Bullock had trumpeted a state-issued report that called the STARS program "successful in every sense."
In a press release emailed out only seconds after the committee killed the amendments, legislative Democrats blasted Republicans for abandoning existing preschool programs.
The amendments Wednesday and Thursday were supported by Democrats, as was a bill earlier in the session from Rep. Casey Schreiner, a Great Falls Democrat, that died in committee.
But Moore's HB 755, the model for his amendments, split both Democrats and Republicans in its vote in the House Education Committee. Schreiner and Bullock supported the bill, but funding for private providers and a new state department proved too much for some Democrats to stomach, especially amid opposition from education advocacy groups.

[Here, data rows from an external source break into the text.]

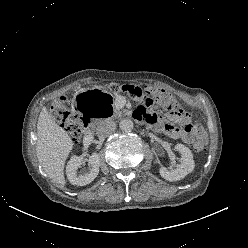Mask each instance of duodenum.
<instances>
[{"label": "duodenum", "instance_id": "1", "mask_svg": "<svg viewBox=\"0 0 248 248\" xmlns=\"http://www.w3.org/2000/svg\"><path fill=\"white\" fill-rule=\"evenodd\" d=\"M92 116H88V117H84L83 118V125H84V128L86 130V134L87 136H91L92 135V132H93V126H92Z\"/></svg>", "mask_w": 248, "mask_h": 248}]
</instances>
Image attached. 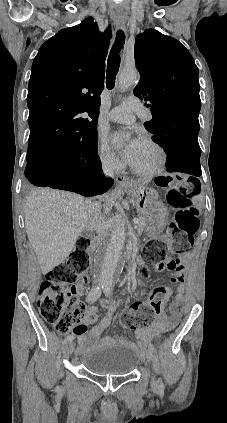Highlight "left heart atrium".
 <instances>
[{
	"label": "left heart atrium",
	"mask_w": 227,
	"mask_h": 423,
	"mask_svg": "<svg viewBox=\"0 0 227 423\" xmlns=\"http://www.w3.org/2000/svg\"><path fill=\"white\" fill-rule=\"evenodd\" d=\"M119 135H116V137ZM143 141L141 139L132 140L123 152L125 161L131 165L135 162L138 150L142 146Z\"/></svg>",
	"instance_id": "1"
}]
</instances>
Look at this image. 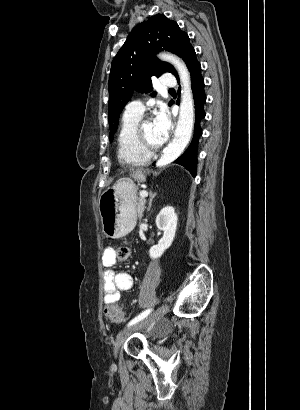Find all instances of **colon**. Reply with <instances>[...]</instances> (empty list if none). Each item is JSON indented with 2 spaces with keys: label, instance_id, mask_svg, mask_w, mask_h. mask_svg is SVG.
<instances>
[{
  "label": "colon",
  "instance_id": "colon-1",
  "mask_svg": "<svg viewBox=\"0 0 300 410\" xmlns=\"http://www.w3.org/2000/svg\"><path fill=\"white\" fill-rule=\"evenodd\" d=\"M114 256L117 261L124 262L129 257V248L127 246H118L114 250ZM106 315L109 320L113 322H121L124 319V313L122 309L117 305L108 306L105 309Z\"/></svg>",
  "mask_w": 300,
  "mask_h": 410
}]
</instances>
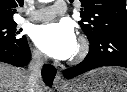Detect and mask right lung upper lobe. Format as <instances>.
I'll use <instances>...</instances> for the list:
<instances>
[{"instance_id": "1", "label": "right lung upper lobe", "mask_w": 127, "mask_h": 92, "mask_svg": "<svg viewBox=\"0 0 127 92\" xmlns=\"http://www.w3.org/2000/svg\"><path fill=\"white\" fill-rule=\"evenodd\" d=\"M24 0H0V24L13 23L16 7L23 6Z\"/></svg>"}]
</instances>
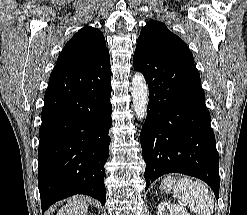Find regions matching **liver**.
<instances>
[{"mask_svg":"<svg viewBox=\"0 0 247 215\" xmlns=\"http://www.w3.org/2000/svg\"><path fill=\"white\" fill-rule=\"evenodd\" d=\"M88 205L84 196L74 197L68 200V203L62 207L57 215H86Z\"/></svg>","mask_w":247,"mask_h":215,"instance_id":"6515ba94","label":"liver"}]
</instances>
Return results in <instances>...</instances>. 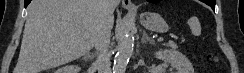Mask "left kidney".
I'll return each instance as SVG.
<instances>
[{
  "instance_id": "obj_1",
  "label": "left kidney",
  "mask_w": 244,
  "mask_h": 73,
  "mask_svg": "<svg viewBox=\"0 0 244 73\" xmlns=\"http://www.w3.org/2000/svg\"><path fill=\"white\" fill-rule=\"evenodd\" d=\"M155 58L169 62L175 73H194V68L189 59L176 50H160L155 53Z\"/></svg>"
}]
</instances>
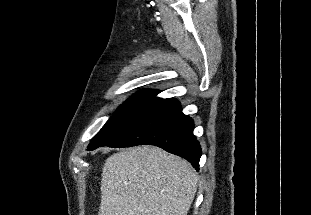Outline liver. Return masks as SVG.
Listing matches in <instances>:
<instances>
[{
  "instance_id": "6515ba94",
  "label": "liver",
  "mask_w": 311,
  "mask_h": 215,
  "mask_svg": "<svg viewBox=\"0 0 311 215\" xmlns=\"http://www.w3.org/2000/svg\"><path fill=\"white\" fill-rule=\"evenodd\" d=\"M197 186L186 160L158 147L128 148L103 166L98 215H187Z\"/></svg>"
}]
</instances>
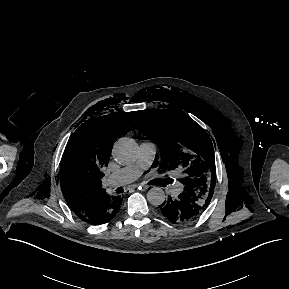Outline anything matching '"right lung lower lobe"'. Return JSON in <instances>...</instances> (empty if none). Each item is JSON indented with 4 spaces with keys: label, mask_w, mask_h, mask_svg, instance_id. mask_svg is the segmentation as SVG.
<instances>
[{
    "label": "right lung lower lobe",
    "mask_w": 289,
    "mask_h": 289,
    "mask_svg": "<svg viewBox=\"0 0 289 289\" xmlns=\"http://www.w3.org/2000/svg\"><path fill=\"white\" fill-rule=\"evenodd\" d=\"M121 203L122 198L120 196L106 195L97 202L91 212L79 218L93 225L106 223L115 216Z\"/></svg>",
    "instance_id": "right-lung-lower-lobe-1"
}]
</instances>
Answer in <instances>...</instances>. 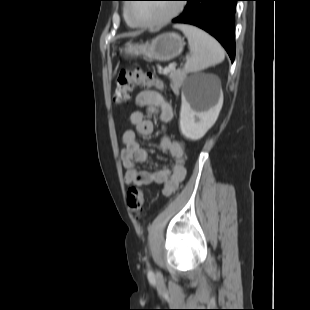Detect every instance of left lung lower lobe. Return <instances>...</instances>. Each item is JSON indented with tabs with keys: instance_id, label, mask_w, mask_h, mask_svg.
Wrapping results in <instances>:
<instances>
[{
	"instance_id": "obj_1",
	"label": "left lung lower lobe",
	"mask_w": 310,
	"mask_h": 310,
	"mask_svg": "<svg viewBox=\"0 0 310 310\" xmlns=\"http://www.w3.org/2000/svg\"><path fill=\"white\" fill-rule=\"evenodd\" d=\"M184 12L173 23L197 26L215 37L227 51L231 61L235 58L234 15L240 0H185Z\"/></svg>"
}]
</instances>
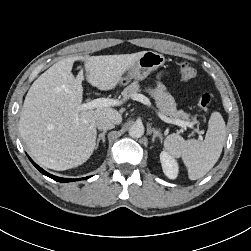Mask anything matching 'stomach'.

And while Moore sponsored the bill, it didn't swing widespread Republican support. After the bill's failure, Bullock blasted both Republicans and Democrats who opposed it.
The attempts to use a companion bill as a vehicle for a preschool program attracted hawkish attention from education advocacy groups, like the Montana School Boards Association and state teacher's union, who opposed Moore's proposal. The STARS program's creation through a companion bill in 2017 went largely unnoticed by those groups, who argued that the inclusion of funding for private programs could lead to expanded funding for K-12 private schools in Montana.

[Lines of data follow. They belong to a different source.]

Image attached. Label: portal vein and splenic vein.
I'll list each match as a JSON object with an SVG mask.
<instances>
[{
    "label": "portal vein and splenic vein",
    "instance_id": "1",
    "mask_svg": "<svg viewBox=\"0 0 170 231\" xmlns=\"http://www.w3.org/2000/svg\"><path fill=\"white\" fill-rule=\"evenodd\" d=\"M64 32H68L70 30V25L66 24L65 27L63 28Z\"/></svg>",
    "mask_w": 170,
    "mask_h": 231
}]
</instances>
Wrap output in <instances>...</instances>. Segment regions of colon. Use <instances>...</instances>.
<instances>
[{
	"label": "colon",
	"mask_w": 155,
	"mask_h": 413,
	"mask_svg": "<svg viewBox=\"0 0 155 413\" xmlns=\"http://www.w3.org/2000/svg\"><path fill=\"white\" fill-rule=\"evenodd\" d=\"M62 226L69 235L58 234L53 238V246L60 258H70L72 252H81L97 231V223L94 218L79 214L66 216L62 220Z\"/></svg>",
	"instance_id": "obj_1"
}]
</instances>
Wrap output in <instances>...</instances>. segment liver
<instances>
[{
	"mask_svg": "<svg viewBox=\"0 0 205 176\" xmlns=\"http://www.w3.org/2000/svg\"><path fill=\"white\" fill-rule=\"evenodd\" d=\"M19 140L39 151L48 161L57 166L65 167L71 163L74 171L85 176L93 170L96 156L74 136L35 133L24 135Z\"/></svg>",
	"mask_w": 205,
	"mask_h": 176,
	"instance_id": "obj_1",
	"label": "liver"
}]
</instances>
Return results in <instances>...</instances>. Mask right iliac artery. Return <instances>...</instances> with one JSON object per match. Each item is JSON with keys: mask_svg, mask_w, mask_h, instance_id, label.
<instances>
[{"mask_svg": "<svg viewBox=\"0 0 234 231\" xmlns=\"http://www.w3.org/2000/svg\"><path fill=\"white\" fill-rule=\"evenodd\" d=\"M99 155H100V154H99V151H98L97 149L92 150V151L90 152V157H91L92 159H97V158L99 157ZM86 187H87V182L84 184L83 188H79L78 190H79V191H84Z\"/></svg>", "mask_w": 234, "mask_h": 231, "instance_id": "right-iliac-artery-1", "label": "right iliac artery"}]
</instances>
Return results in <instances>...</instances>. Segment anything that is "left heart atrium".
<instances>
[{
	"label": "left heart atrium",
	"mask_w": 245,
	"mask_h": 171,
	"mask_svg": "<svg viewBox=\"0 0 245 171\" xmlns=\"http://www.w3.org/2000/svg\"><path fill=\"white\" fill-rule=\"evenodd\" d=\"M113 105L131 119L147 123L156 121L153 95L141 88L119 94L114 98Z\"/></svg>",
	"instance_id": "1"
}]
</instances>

Education groups opposed the use of free conference committees like Thursday's to legislate policy issues. Legislators have wide latitude to make both fiscal and policy changes in such committees.
What the funding cliff means for preschool programs isn't totally clear, though many are bracing for cuts. Both public and private STARS programs have prepared to reduce services to account for the loss of funding, as have some public programs built with preschool development grant money.
STARS had added about 300 high-quality preschool slots in Montana. Preschool Development Grant-funded programs added more than 1,000 more. A new $4.2 million federal preschool grant the state received will be put toward a preschool study, not direct funding for slots.